SUPPLIED RECORDS Block Start

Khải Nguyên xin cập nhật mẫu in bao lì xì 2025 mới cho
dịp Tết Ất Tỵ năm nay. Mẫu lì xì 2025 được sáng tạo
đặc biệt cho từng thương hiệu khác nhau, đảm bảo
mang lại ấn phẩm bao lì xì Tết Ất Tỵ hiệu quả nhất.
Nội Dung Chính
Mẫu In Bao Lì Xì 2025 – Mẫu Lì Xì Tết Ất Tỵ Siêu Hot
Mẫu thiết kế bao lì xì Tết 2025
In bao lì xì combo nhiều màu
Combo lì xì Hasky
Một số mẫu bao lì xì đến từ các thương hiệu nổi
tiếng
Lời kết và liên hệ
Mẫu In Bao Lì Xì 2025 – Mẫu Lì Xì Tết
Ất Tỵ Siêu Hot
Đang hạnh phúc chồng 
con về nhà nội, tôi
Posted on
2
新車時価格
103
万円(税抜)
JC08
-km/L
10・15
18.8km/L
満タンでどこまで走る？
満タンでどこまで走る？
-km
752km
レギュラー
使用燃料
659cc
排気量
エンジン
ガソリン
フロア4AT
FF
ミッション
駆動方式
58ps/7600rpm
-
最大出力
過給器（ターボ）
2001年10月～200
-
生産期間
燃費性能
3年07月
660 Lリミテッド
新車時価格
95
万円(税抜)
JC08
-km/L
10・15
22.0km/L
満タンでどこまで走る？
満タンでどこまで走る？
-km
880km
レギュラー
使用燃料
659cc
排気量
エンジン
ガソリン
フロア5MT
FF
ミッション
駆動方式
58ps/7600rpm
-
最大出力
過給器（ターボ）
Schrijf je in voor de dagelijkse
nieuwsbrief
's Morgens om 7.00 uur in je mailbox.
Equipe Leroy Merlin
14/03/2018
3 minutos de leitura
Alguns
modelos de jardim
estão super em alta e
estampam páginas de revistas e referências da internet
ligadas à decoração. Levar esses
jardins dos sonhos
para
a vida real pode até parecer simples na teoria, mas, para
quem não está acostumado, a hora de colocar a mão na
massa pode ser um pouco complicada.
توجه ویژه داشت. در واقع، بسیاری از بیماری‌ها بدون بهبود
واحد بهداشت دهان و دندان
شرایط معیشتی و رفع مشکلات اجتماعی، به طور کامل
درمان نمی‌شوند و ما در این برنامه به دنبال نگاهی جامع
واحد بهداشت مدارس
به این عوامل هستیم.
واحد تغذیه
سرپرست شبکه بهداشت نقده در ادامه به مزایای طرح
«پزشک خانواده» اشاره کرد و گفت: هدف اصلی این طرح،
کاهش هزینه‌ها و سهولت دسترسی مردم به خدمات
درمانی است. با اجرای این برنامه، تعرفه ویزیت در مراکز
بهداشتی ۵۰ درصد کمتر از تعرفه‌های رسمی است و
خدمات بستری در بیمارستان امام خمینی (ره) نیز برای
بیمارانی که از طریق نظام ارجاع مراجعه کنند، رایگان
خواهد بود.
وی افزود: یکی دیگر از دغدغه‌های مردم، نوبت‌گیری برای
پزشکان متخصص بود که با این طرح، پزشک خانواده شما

SUPPLIED RECORDS Block End

• WHAT IS EXPECTED: Only lines of the material that contain the word "واحد" belong in the answer; copy each one.

• SOLUTION:
واحد بهداشت دهان و دندان
واحد بهداشت مدارس
واحد تغذیه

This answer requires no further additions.